[Jeff Berlin]

I have a small cadre of "go-to" drummers whom I love, admire and hire. There's Charlie, who's an old junior high school buddy - I grew up with him in Ithaca, NY. and watched him hone his craft and attain some lofty goals, such as playing with great bands like Orleans and Samite. He and I have a pretty special bond, so working with him is like family. There's creative space to learn, and experiment, and come up with amazing arrangements with Charlie. And even though he lives outside Vermont, I look for opportunities to work with him. I feel blessed. Then there's Jeff. He's what you might call my local guy. I've played onstage with Jeff, as part of the Bow Thayer band and the Cousins Project, and he knows how to hold it down and while ratcheting it up. There's a swampy thing he does that fits my melancholy songwriting and I spend time with him every year, building tracks for my new songs. I know the wild river at the juncture of his road and that highway that fell into it during Hurricane Irene. We share a kind of isolationist-musician philosophy, that doesn't compromise to impress someone in the music industry. We work at our day jobs proudly, work hard and stay centered on our musical integrity. We don't play stuff we're not into. So when he comes up to the Pepperbox, we indulge in the sheer joy of discovery, and do good shit. He was up this week, and it happened again. 


[JP Lahens]

How did I ever run a recording studio without an intern? His name is John [JP] Lahens, and he comes to me via the Music and Audio Engineering Departments at Lyndon State College, and the networking genius of instructor Tim Mikovitz. JP’s been working at Pepperbox Studio once or twice a week since June, bringing his solid common sense and brain power to many projects, including captioning music video, preparing audio cues for future licensing, building acoustical treatment panels for the studio ceiling, and assisting during recording sessions. For something that initially fell in my lap, this collaboration has far exceeded my expectations! I will be sorry to see him go in the fall, when school starts up again. To check out JP’s music, click here

[steve wentworth/steve wentworth band]

This band came to me with a bunch of rehearsal tapes for me to listen to and said - Can you help us make a record? Of course I said: Yes. And so for the last few months now I've been upgrading some of my systems to prepare for this primarily live recording, with the key goal of improving the functionality of my studio headphone monitoring to accommodate a band of their size [five members].  Truth be told, up to this point, I'd been working around (and basically avoiding) the software "console" that came with my new Apollo interface, purchased last year, thinking I could get away with it as long as I pretended not to notice the latency issues. Well … no. A day of reckoning was inevitable.

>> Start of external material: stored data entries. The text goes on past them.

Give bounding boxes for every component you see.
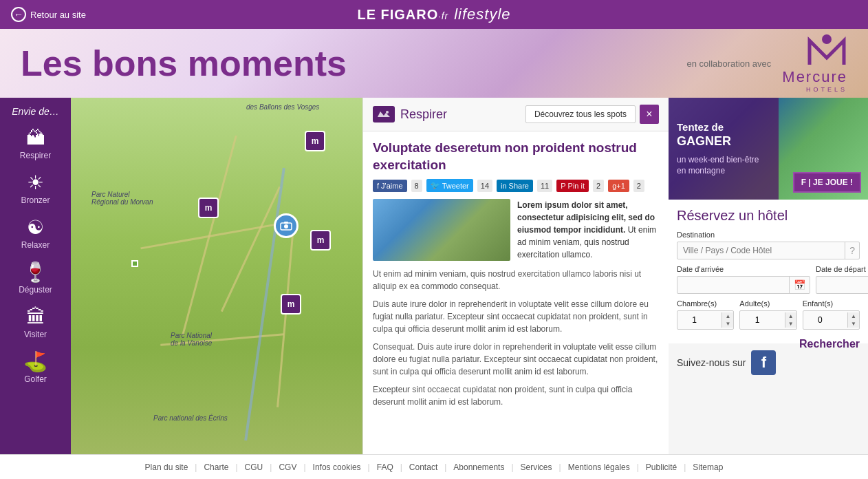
footer-link-faq[interactable]: FAQ (370, 462, 400, 472)
back-link[interactable]: ← Retour au site (11, 7, 86, 22)
envie-label: Envie de… (0, 100, 71, 121)
adults-increment[interactable]: ▲ (785, 312, 796, 320)
arrival-input[interactable] (677, 277, 789, 293)
departure-input-group: 📅 (816, 276, 868, 294)
back-label: Retour au site (30, 10, 86, 20)
promo-text-overlay: Tentez de GAGNER un week-end bien-être e… (669, 98, 779, 200)
map-background: des Ballons des Vosges Parc NaturelRégio… (71, 98, 362, 454)
sidebar-item-golfer[interactable]: ⛳ Golfer (0, 345, 71, 390)
footer-link-cgv[interactable]: CGV (272, 462, 303, 472)
footer-link-charte[interactable]: Charte (197, 462, 235, 472)
twitter-icon: 🐦 (431, 181, 440, 190)
svg-rect-4 (376, 109, 391, 120)
twitter-count: 14 (477, 180, 492, 192)
map-label-vanoise: Parc Nationalde la Vanoise (171, 332, 212, 347)
booking-title: Réservez un hôtel (677, 208, 860, 224)
rooms-decrement[interactable]: ▼ (722, 320, 733, 328)
help-icon[interactable]: ? (845, 242, 859, 259)
departure-label: Date de départ (816, 265, 868, 273)
top-bar: ← Retour au site LE FIGARO·frlifestyle (0, 0, 868, 29)
pinterest-icon: P (561, 182, 565, 190)
adults-decrement[interactable]: ▼ (785, 320, 796, 328)
linkedin-label: Share (509, 182, 529, 190)
rooms-row: Chambre(s) ▲ ▼ Adulte(s) ▲ (677, 299, 860, 330)
relaxer-icon: ☯ (27, 216, 44, 239)
back-arrow-icon: ← (11, 7, 26, 22)
adults-section: Adulte(s) ▲ ▼ (739, 299, 796, 330)
logo-fr: fr (442, 10, 449, 21)
map-marker-camera[interactable] (274, 213, 299, 238)
map-label-ecrins: Parc national des Écrins (153, 414, 228, 422)
footer-link-sitemap[interactable]: Sitemap (686, 462, 730, 472)
sidebar-label-golfer: Golfer (24, 374, 47, 384)
rooms-section: Chambre(s) ▲ ▼ (677, 299, 734, 330)
sidebar-item-relaxer[interactable]: ☯ Relaxer (0, 211, 71, 255)
google-button[interactable]: g+1 (608, 180, 629, 192)
close-panel-button[interactable]: × (640, 105, 659, 124)
article-para-1: Ut enim ad minim veniam, quis nostrud ex… (373, 268, 659, 292)
sidebar-item-visiter[interactable]: 🏛 Visiter (0, 300, 71, 345)
pinterest-count: 2 (593, 180, 604, 192)
footer-link-publicite[interactable]: Publicité (639, 462, 684, 472)
children-decrement[interactable]: ▼ (848, 320, 859, 328)
footer-link-abonnements[interactable]: Abonnements (446, 462, 511, 472)
sidebar-label-deguster: Déguster (19, 285, 52, 295)
footer-link-mentions[interactable]: Mentions légales (561, 462, 637, 472)
hotel-booking: Réservez un hôtel Destination ? Date d'a… (669, 200, 868, 343)
article-excerpt: Lorem ipsum dolor sit amet, consectetur … (517, 199, 659, 261)
top-logo: LE FIGARO·frlifestyle (357, 6, 510, 23)
footer-link-cgu[interactable]: CGU (238, 462, 270, 472)
map-marker-2[interactable]: m (198, 198, 219, 218)
article-title: Voluptate deseretum non proident nostrud… (363, 131, 669, 179)
children-input[interactable] (803, 315, 847, 325)
rooms-increment[interactable]: ▲ (722, 312, 733, 320)
map-label-morvan: Parc NaturelRégional du Morvan (91, 191, 153, 206)
header-title-bold: moments (188, 43, 347, 83)
promo-play-button[interactable]: F | JE JOUE ! (793, 172, 861, 193)
collab-text: en collaboration avec (686, 58, 771, 69)
arrival-calendar-icon[interactable]: 📅 (789, 277, 810, 293)
pinterest-button[interactable]: P Pin it (556, 180, 589, 192)
twitter-button[interactable]: 🐦 Tweeter (426, 179, 473, 192)
panel-header-left: Respirer (373, 106, 447, 123)
children-increment[interactable]: ▲ (848, 312, 859, 320)
logo-lifestyle: lifestyle (454, 6, 510, 23)
sidebar: Envie de… 🏔 Respirer ☀ Bronzer ☯ Relaxer… (0, 98, 71, 454)
children-stepper: ▲ ▼ (803, 310, 860, 330)
map-area[interactable]: des Ballons des Vosges Parc NaturelRégio… (71, 98, 362, 454)
rooms-input[interactable] (677, 315, 721, 325)
header-title-plain: Les bons (21, 43, 188, 83)
facebook-label: J'aime (381, 182, 402, 190)
sidebar-item-bronzer[interactable]: ☀ Bronzer (0, 166, 71, 211)
search-button[interactable]: Rechercher (799, 338, 860, 350)
footer-link-plan[interactable]: Plan du site (138, 462, 195, 472)
sidebar-item-deguster[interactable]: 🍷 Déguster (0, 255, 71, 300)
panel-header: Respirer Découvrez tous les spots × (363, 98, 669, 131)
rooms-stepper: ▲ ▼ (677, 310, 734, 330)
facebook-like-button[interactable]: f J'aime (373, 180, 407, 192)
google-label: g+1 (612, 182, 625, 190)
adults-input[interactable] (740, 315, 784, 325)
map-marker-4[interactable]: m (281, 294, 301, 315)
sidebar-label-respirer: Respirer (20, 151, 51, 160)
footer-link-contact[interactable]: Contact (402, 462, 444, 472)
children-stepper-buttons: ▲ ▼ (847, 312, 859, 328)
sidebar-item-respirer[interactable]: 🏔 Respirer (0, 121, 71, 166)
linkedin-button[interactable]: in Share (497, 180, 533, 192)
map-marker-1[interactable]: m (305, 131, 325, 151)
departure-input[interactable] (816, 277, 868, 293)
adults-stepper: ▲ ▼ (739, 310, 796, 330)
article-image-row: Lorem ipsum dolor sit amet, consectetur … (373, 199, 659, 261)
sidebar-label-visiter: Visiter (24, 330, 47, 339)
social-bar: f J'aime 8 🐦 Tweeter 14 in Share 11 P Pi… (363, 179, 669, 199)
right-sidebar: Tentez de GAGNER un week-end bien-être e… (669, 98, 868, 454)
footer-link-cookies[interactable]: Infos cookies (306, 462, 368, 472)
footer-link-services[interactable]: Services (514, 462, 559, 472)
map-marker-3[interactable]: m (310, 230, 331, 251)
linkedin-count: 11 (537, 180, 552, 192)
discover-spots-button[interactable]: Découvrez tous les spots (525, 105, 636, 123)
arrival-label: Date d'arrivée (677, 265, 810, 273)
destination-input[interactable] (677, 242, 845, 259)
facebook-follow-button[interactable]: f (751, 350, 776, 375)
article-para-2: Duis aute irure dolor in reprehenderit i… (373, 298, 659, 335)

I admit my philosophy in the studio has always been similar to the one that keeps me from cleaning the house until company is coming. I don't generally learn the deeper levels of my gear: unless I have to.  Remember … I'm a musician? Recording engineering did not come so naturally as playing a guitar. I've had to work hard and sweat a lot to understand the technical side of music production. 

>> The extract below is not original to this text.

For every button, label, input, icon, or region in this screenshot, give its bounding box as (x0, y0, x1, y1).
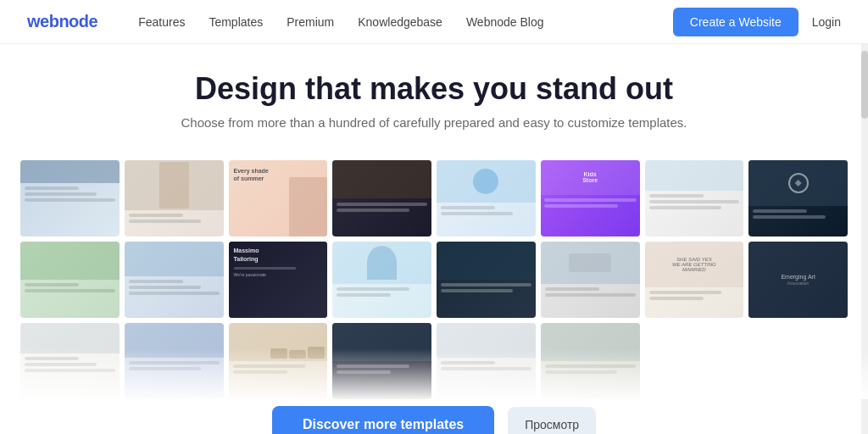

So it's been an intense period of researching manuals and YouTube videos, mining tech support and throwing in my lot with pre-session trouble-shooting via trial and error. JP and I went through every cable in the studio, moved furniture, took stock of our new stage box ("snake") and generally checked and rechecked ever piece of equipment that might have the propensity to malfunction. I settled in for hours of head-scratching, as I set up the new virtual console to route signal to the Furman headphone distribution boxes. In the end: we did it! Our session with the Steve Wentworth Band went off without too many hitches, and I'm now super excited to be mixing and over-dubbing, and continuing my work with this great bunch of guys: Steve Wentworth, John Doyle, Jimmy Goodwin, Chad Preston and Tom Vinelli. 

[John Doyle]

[Jimmy Goodwin/Chad Preston]

[Tom Vinelli/Pam Doyle/Jimmy Goodwin/John Doyle/Steve Wentworth]

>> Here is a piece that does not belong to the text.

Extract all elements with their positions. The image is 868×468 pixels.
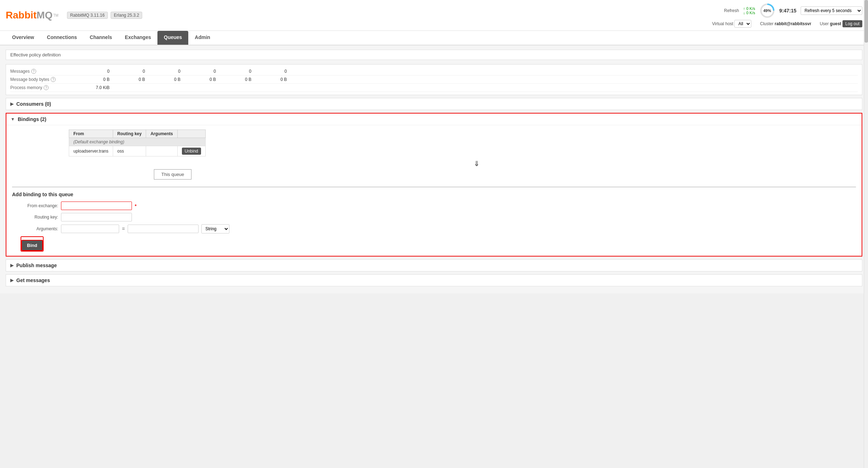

 [Kristina Stykos/Steve Wentworth]


And now for something completely different. I've had the pleasure of starting off 2014 with Doug Perkins back in the studio, recording some new compositions for solo guitar. There's nothing sweeter than a couple of Neumann KM184s and this jazz/grass/celtic/classical styled acoustic master, situated in front of them. He's been incredibly busy with performances throughout the spring and summer, and his chops are on. And for being a guy who carries a chain saw with him everywhere he goes, his hands have the grace of gazelles crossing the Serengeti. 

 [Doug Perkins]


I love Lizzy Mandell, and her musical expression is exquisite. Part sisters separated at birth, part mutual-admiration-society members, we have found more ways than one to have fun and go deep in the studio with Lizzy. She's back with some new songs, and I have my fingers crossed. If I do my job well, we might just come out the other end of this with a new Lizzy Mandell album! But don't let me jinx it. There's a lot of work between here and there. Let's get started. Her song "Desert Song" gave me a chance to stretch my wings as a producer. With the addition of a funked-up drum part from Jeff Berlin, let's see where this whole thing goes!